Os negros entraram em maior número, vindos da África, para a monocultura do açúcar no Nordeste, entre Maranhão e Bahia, durante os séculos XVII e XVIII. Esse grupo se concentrou nos setores econômicos mais atrasados e em regiões com menor dinamismo industrial após a abolição.

Os negros que ficaram em regiões de franca industrialização, após a abolição, experimentaram ganhos socioeconômicos em poucas décadas, mas a maioria, que ficou no Nordeste, que até hoje não passou por uma revolução industrial, experimentou imobilidade econômica num contexto agrário de estagnação.

A industrialização cria graus relativamente menores de desigualdade racial, reduzindo parcialmente a desigualdade de oportunidades entre brancos e negros. O Sul brasileiro, assim como o Nordeste, usava trabalho escravo, mas, diferentemente do Nordeste, o Sul não produziu um modo de produção escravista ou senhorial, pois a introdução do trabalho escravo no Sudeste ocorreu tardiamente, a partir de 1850, com base em tráfico negreiro interno.
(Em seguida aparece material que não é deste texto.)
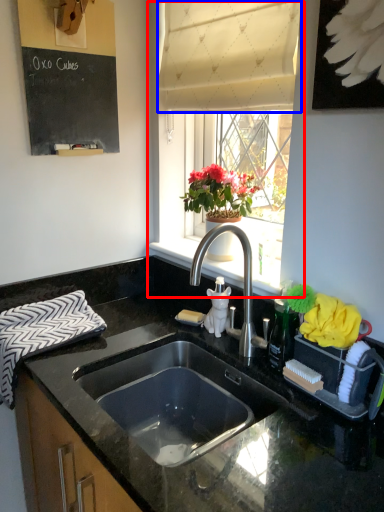 Question: Which of the following is the farthest to the observer, window (highlighted by a red box) or curtain (highlighted by a blue box)?

Choices:
 (A) window
 (B) curtain

Answer: (B)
Esse tráfico interno fez com que a população de escravos no Nordeste fosse, no século XIX, diminuindo quantitativamente e qualitativamente sob a ótica da força laboral. Permaneceram na região apenas doentes, mulheres, idosos e escravos desqualificados. O resto foi para o Sudeste.

De toda forma, apesar desse tráfico interno, à época da abolição, a grande maioria da população negra permanecia, em grande parte, fora da região em que uma sociedade urbana e industrial estava em formação (Sudeste).
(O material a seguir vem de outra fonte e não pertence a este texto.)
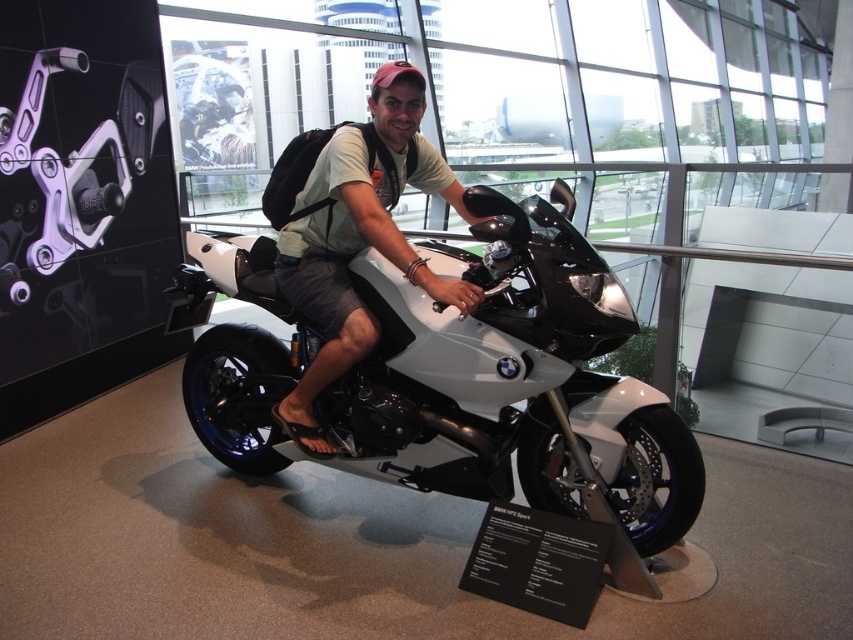 Question: Which object appears closest to the camera in this image?

Choices:
 (A) matte black motorcycle at center
 (B) white glossy motorcycle at center

Answer: (B)

Question: Which object is farther from the camera taking this photo?

Choices:
 (A) white glossy motorcycle at center
 (B) matte black motorcycle at center

Answer: (B)

Question: Which point is farther to the camera?

Choices:
 (A) (537, 438)
 (B) (398, 260)

Answer: (A)

Question: Does white glossy motorcycle at center have a greater width compared to matte black motorcycle at center?

Choices:
 (A) no
 (B) yes

Answer: (B)

Question: Observing the image, what is the correct spatial positioning of white glossy motorcycle at center in reference to matte black motorcycle at center?

Choices:
 (A) left
 (B) right

Answer: (A)

Question: Is white glossy motorcycle at center closer to camera compared to matte black motorcycle at center?

Choices:
 (A) yes
 (B) no

Answer: (A)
Havia mais brancos ao sul e mais negros ao norte, o que ajudou a perenizar a pouca mobilidade da maior parte da população de cor.
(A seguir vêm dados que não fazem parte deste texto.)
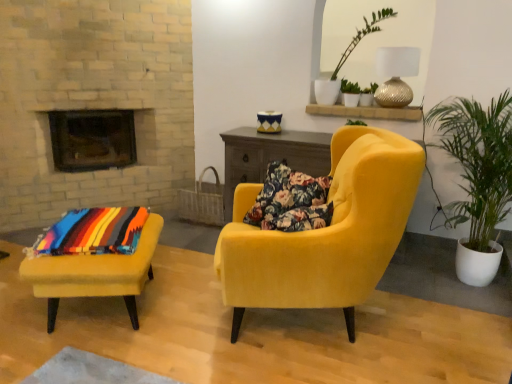 Find the location of `vacant space in velvet yellow ottoman at lower left, which is the 2th chair in right-to-left order (from a real-world perspective)`. vacant space in velvet yellow ottoman at lower left, which is the 2th chair in right-to-left order (from a real-world perspective) is located at coordinates (97, 314).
Houve uma segregação geográfica dos dois grupos raciais, ou seja, uma concentração desproporcional de não brancos no Brasil subdesenvolvido e de brancos no Sudeste, ou Brasil desenvolvido, o que marca a desigualdade de oportunidades de ascensão social após a abolição em face das características heterogêneas do território brasileiro sob ótica econômica.

Em 1950, 89% das mulheres negras empregadas fora das atividades primárias e industriais concentravam-se nos serviços pessoais, principalmente no emprego doméstico, com base em relações nem sempre assalariadas. Em resumo, a casa de família passa a ser a nova senzala.

Isso indica que mesmo após a igualdade meramente formal de 1888 o grupo branco continuou a se beneficiar colonialmente da presença dos não brancos, gozando de melhores possibilidades de evitar as ocupações mais desagradáveis e mal pagas.

Durante todo o século XIX, no Brasil, a cor da pessoa operava mais fortemente como critério negativo de seleção quanto mais próximo essa pessoa chega do ápice da hierarquia ocupacional. Estranha, sob enfoque cultural, a essa época, e talvez ainda hoje, o negro doutor ou executivo.                                              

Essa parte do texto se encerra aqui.